• [Provided material]:
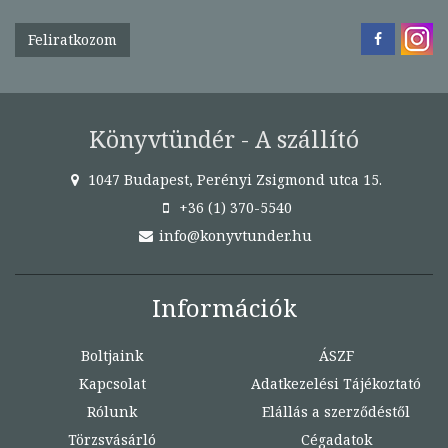
Feliratkozom
Könyvtündér - A szállító
1047 Budapest, Perényi Zsigmond utca 15.
+36 (1) 370-5540
info@konyvtunder.hu
Információk
Boltjaink
ÁSZF
Kapcsolat
Adatkezelési Tájékoztató
Rólunk
Elállás a szerződéstől
Törzsvásárló
Cégadatok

• [Work item]: A faithful copy of the data above is wanted, with every image left out.

• [Task response]:
Feliratkozom
Könyvtündér - A szállító
1047 Budapest, Perényi Zsigmond utca 15.
+36 (1) 370-5540
info@konyvtunder.hu
Információk
Boltjaink
ÁSZF
Kapcsolat
Adatkezelési Tájékoztató
Rólunk
Elállás a szerződéstől
Törzsvásárló
Cégadatok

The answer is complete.